Overall, this experience has been an incredibly positive one. I have had the opportunity to see things that I may never again have the opportunity to see and learned so much about problem identification. 

  

Modern Day MacGyver

This week we had a chance to spend some time learning about the rehab side of neurology. It has been interesting to get to see a completely different side of the department. Thus far, this side of neurology has been a bit more uplifting because there is more that can be done that allows us to see direct improvement to the patients quality of life. The occupational therapist who showed us around was incredible and very innovative. She helps patients regain their ability to go about their daily activities in several ways, including by providing them with various tools and devices. She told us that many patients don’t realize all of the types of equipment that is available to assist them with activities, so they don’t even mention struggling with certain activities. That being said, when the tools are available for people, they don’t always meet the needs of patients because each person’s needs are so different. For this reason she designs tools for her patients on the fly and creates many of them by using thermal plastic or sewing. She also mentioned that she sometimes modifies the existing equipment to better meet each patients need. She noted that sometimes the people coming up with the original design don’t know how the patient will actually be using the device in their homes. Because of her direct interaction with the patients and her experience in home health care, she has a more clear idea of how patients will use the equipment and how it can be modified to meet their needs.

The therapist said the biggest problem she faces is funding. She said as culture is changing the facility hasn’t been able to keep up with the patient’s needs. For instance, many people will be using their laptop or tablet at home but the OT department doesn’t have either at their facility to work with patients on. She also said that funding can be such a problem that she sometimes will use her own money to purchase items she finds to be necessities. I was so impressed by her, her innovative mindset, and the work she does to help her patients get back to their daily lives.

 

EEG Exams

The first week of the rotation we noticed that the video EEG is frequently used in the hospital and clinic for diagnostics. Last week we had a chance to read EEGs and this week we were able to shadow a technician while she set up the EEG exams in the clinic. She told us that the best readings happen when the patient is able to achieve light sleep. During this time your brain is the most likely to emit epeleptiform waves. Sleep can be very difficult to achieve in a doctor’s office or hospital in a 30-45 minute window of time, which makes me think this exam would be more effective if done in the patients home. The technician also noted that her biggest frustration with the testing is the noise interference. She said it is particularly difficult to eliminate interference in the hospital when so much other equipment is being used and so many people are coming in and out of the room. The field is disrupted when a nurse, physician, or anyone else comes to close to the machine or wires and noise is created. Braiding the wires together can help cut back on artifacts in the recording, but is not done because it makes it more difficult to place the electrodes correctly. Further, the EEG is completely unreadable if the patient moves. Therefore, if the patient has a seizure and is jerking around, the EEG shows nothing and information about the seizure must be taken from the moments just before the clinical seizure (movement) begins.

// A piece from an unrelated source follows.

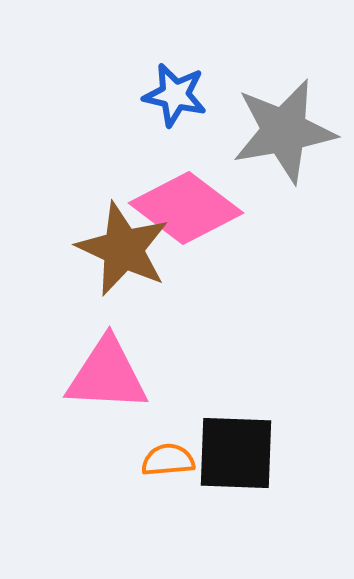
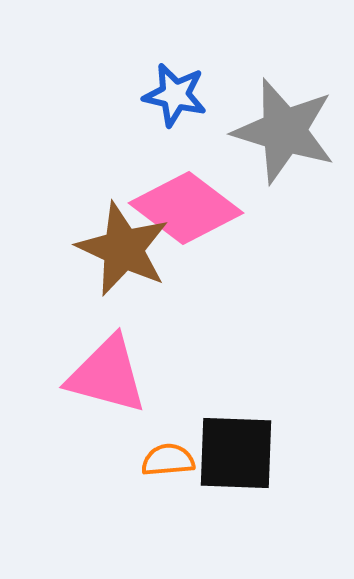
gray star: rotated 27 degrees clockwise
pink triangle: rotated 12 degrees clockwise
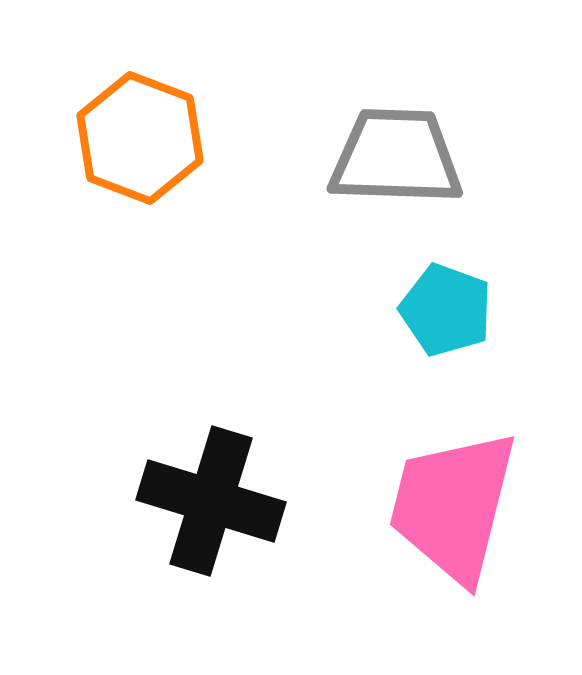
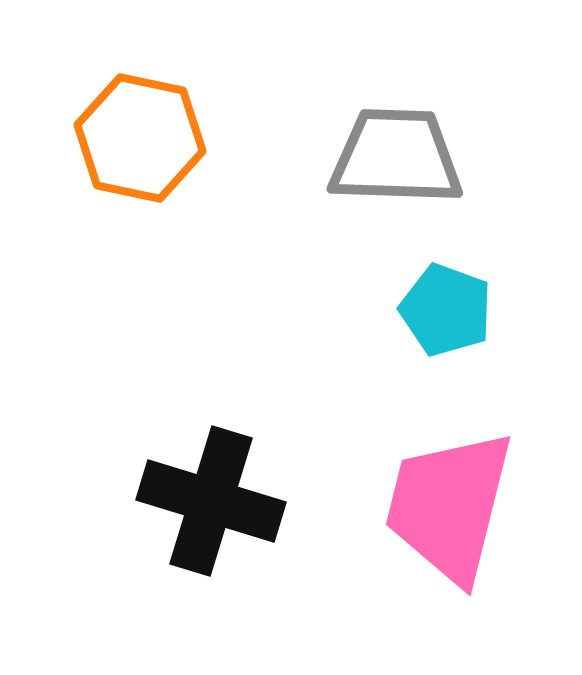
orange hexagon: rotated 9 degrees counterclockwise
pink trapezoid: moved 4 px left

I assume this could present a problem if the patient happens to be moving for an unrelated reason right before the seizure begins. 

Learning More About Imaging

This week we had a chance to learn more about MRI testing. First, we learned how to tell different types of MRI scans apart and got some practice in identifying abnormalities. Of course it would take much, much longer than we have to learn how to identify all of the abnormalities one might see. Nevertheless, it was interesting to learn about the variation in human anatomy as well as about the many different types of scans can be done with MRI. After learning some basics about the images produced  by MRI we had a chance to go to the MRI center and sit in with a couple of technicians to learn how the scans are done. One of the techs explained some of the physics on how the machine works and how the different types of images are produced. I’m unsure how it is humanly possible that someone figured out how to get such amazing images in such an abstract manner. He also talked to us about how the room is designed which was nearly as mind blowing. There is a copper mesh lining the insides of all of the walls so that radio frequencies from outside do not effect the machine’s readings. The technician also explained to us that the MRI room is the only place in the hospital where you can die just from walking through the door. The magnetic field is so strong that if someone walks into the room with metal, it will be drawn toward the magnet at such a high velocity anyone in its path could be injured or killed. He shared plenty of stories with us where breaches in safety protocol ended in death (not specifically at UIC). After scaring us to death, he brought us into the room and showed us how strong the field was by having us hold up a very small metal key and try to manipulate it. When we asked the technician what, in his opinion, is the biggest problem for him he told us it was lack of safety education for hospital staff. He said that although staff may be told the dangers of going near the machines without a technician’s clearance, is not enough. He thinks all staff should be brought to the MRI center for an orientation where the strength of the magnetic field is demonstrated in a similar way to how it was demonstrated to us. 

Subjective Assesment

Thus far, one of the biggest problems I have noticed lies in the exams. To asses patients in neurology there is a standard series of exams that are done to check muscle tone, reflexes, and vision. To check muscle tone the patient is asked to push back or pull on the doctors hand with various parts of their extremities. As previously noted this can be very difficult when dealing with non-compliant patients. Furthermore, the persons tone is scored out of 5 based on how much effort is given and how much resistance there is. The scoring system is subjective and there is no way to quantify the results. The system does seem to be rather standardized, but sometimes a resident will present a patient with one score and the attending’s evaluation will result in another. This makes it difficult to track a patient’s progress accurately. 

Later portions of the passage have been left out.